Some Turkish and Iraqi businessmen have been involved in financing the Daesh terrorist group by buying oil from it in the black market, a senior Turkish politician says.
“There is information that 27 Turkish and Iraqi businessmen are directly involved in this trade. Iraq's central government has taken a number of measures” to prevent it, Russia's Sputnik news agency quoted Mehmet Ali Ediboğlu, the former deputy of the Turkish opposition Republican People's Party (CHP), as saying on Monday.
Ediboğlu added that the businessmen include people close to Iraq’s Kurdistan Regional Government (KRG).
Back in 2014, David Cohen, the then US Treasury under-secretary for terrorism and financial intelligence, said middlemen from Turkey and the KRG purchased oil from Daesh terrorists.
According to Ediboğlu, Daesh’s main source of income is the sale of oil extracted from the fields it has captured since last year. Reports say the Takfiris control nearly a dozen oil fields in northern Iraq as well as Syria’s Raqqa province.
The oil is transferred to the Mediterranean Sea from Turkey and then transported to the other parts of the world, the former Turkish lawmaker noted.
“There is evidence that the oil revenues amounted to USD 800 million [per year], later this amount increased to 1-2 billion dollars,” he said.
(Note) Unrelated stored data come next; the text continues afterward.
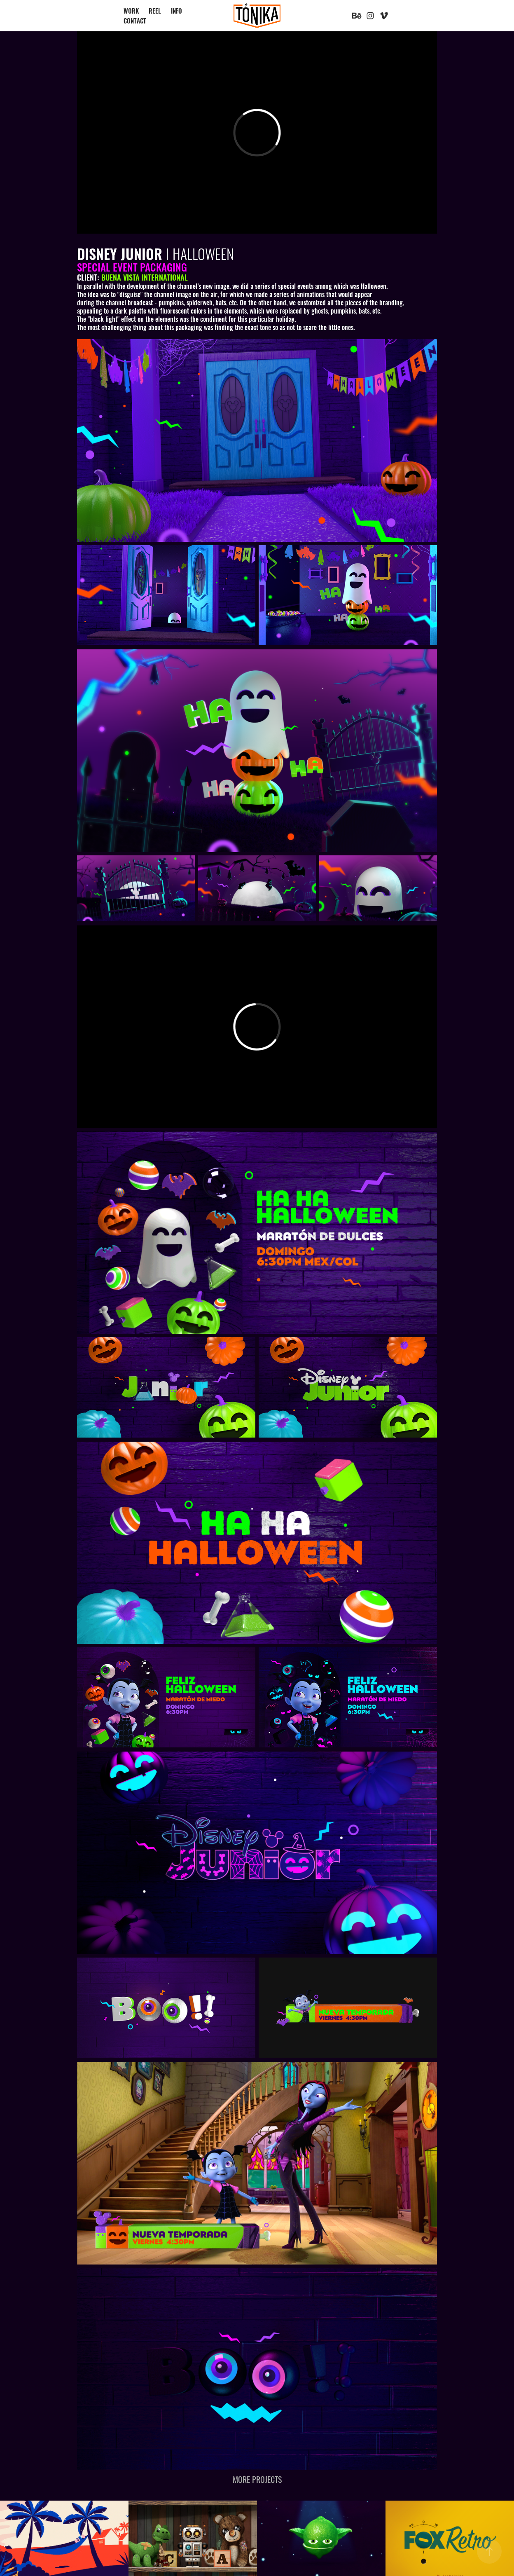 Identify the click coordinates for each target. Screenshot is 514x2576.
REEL (155, 10)
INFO (176, 10)
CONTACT (135, 20)
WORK (131, 10) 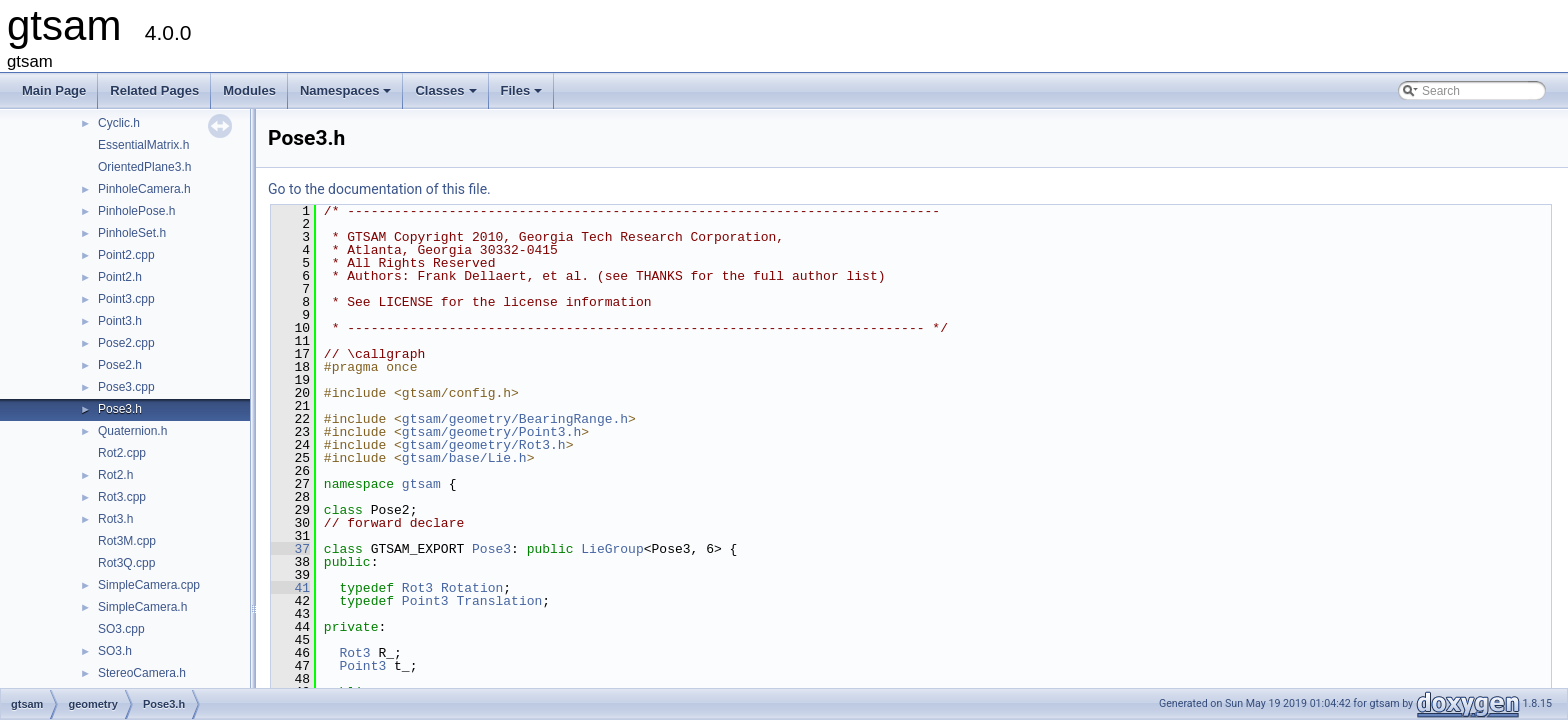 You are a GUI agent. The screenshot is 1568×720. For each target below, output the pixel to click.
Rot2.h (115, 475)
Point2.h (120, 277)
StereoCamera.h (142, 673)
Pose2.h (120, 365)
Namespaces (347, 96)
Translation (499, 601)
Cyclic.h (119, 123)
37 (290, 549)
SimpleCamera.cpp (149, 585)
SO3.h (115, 651)
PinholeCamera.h (144, 189)
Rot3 (417, 588)
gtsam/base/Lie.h (464, 458)
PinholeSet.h (132, 233)
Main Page (54, 90)
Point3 (425, 601)
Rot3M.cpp (127, 541)
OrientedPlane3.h (144, 167)
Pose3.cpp (126, 387)
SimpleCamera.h (142, 607)
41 (290, 588)
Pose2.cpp (126, 343)
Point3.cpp (126, 299)
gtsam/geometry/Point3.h (491, 432)
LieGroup (612, 549)
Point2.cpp (126, 255)
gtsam (421, 484)
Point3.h (120, 321)
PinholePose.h (136, 211)
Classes (447, 96)
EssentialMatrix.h (143, 145)
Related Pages (154, 90)
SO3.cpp (121, 629)
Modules (249, 90)
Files (523, 96)
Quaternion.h (132, 431)
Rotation (472, 588)
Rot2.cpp (122, 453)
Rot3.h (115, 519)
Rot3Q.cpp (126, 563)
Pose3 (491, 549)
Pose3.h (120, 409)
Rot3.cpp (122, 497)
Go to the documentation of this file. (379, 189)
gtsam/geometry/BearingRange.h (515, 419)
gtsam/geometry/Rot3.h (484, 445)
Ediboğlu also stressed that the Turkish government indirectly assists Daesh terrorists by selling weapons to Syria’s militant groups which Ankara deems 'reasonable'.
According to the politician, these groups are later forced by Daesh to sell their arms to the extremists.
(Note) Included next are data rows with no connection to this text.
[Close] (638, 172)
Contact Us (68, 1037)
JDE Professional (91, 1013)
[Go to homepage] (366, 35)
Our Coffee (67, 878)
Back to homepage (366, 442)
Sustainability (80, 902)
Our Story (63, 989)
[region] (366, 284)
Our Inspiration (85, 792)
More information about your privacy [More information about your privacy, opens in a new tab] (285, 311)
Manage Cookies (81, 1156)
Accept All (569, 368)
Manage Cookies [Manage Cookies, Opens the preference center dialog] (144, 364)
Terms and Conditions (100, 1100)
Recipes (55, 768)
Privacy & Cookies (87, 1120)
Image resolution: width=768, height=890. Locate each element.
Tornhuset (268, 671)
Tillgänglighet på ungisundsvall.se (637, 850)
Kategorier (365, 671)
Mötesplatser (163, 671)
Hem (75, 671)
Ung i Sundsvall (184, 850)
Daesh finances its acts of terror mainly through drug trafficking, the sale of oil and antiquities, and ransom from abductions. Furthermore, reports indicate that wealthy individuals in the Persian Gulf region have raised major funds for the terror group.
A UN report published last November stated that Daesh makes approximately USD 96,000 to USD 123,000 per day from ransom payments.
The UN Security Council in February adopted a Russian-drafted resolution in a bid to cut funding to Daesh, the al-Qaeda-affiliated al-Nusra Front based in Syria and other al-Qaeda-linked groups.
The resolution urges countries not to buy oil or antiquities from the terrorists and refrain from paying them ransoms. It also stipulates that if any individual or state is involved in such activities with the terrorists, they must be charged as accomplices of the Daesh.
The Takfiri terrorists, who have seized swathes of land in Iraq and Syria, have also extended their terror activities to other countries, including Libya. They are engaged in crimes against humanity in the areas under their control.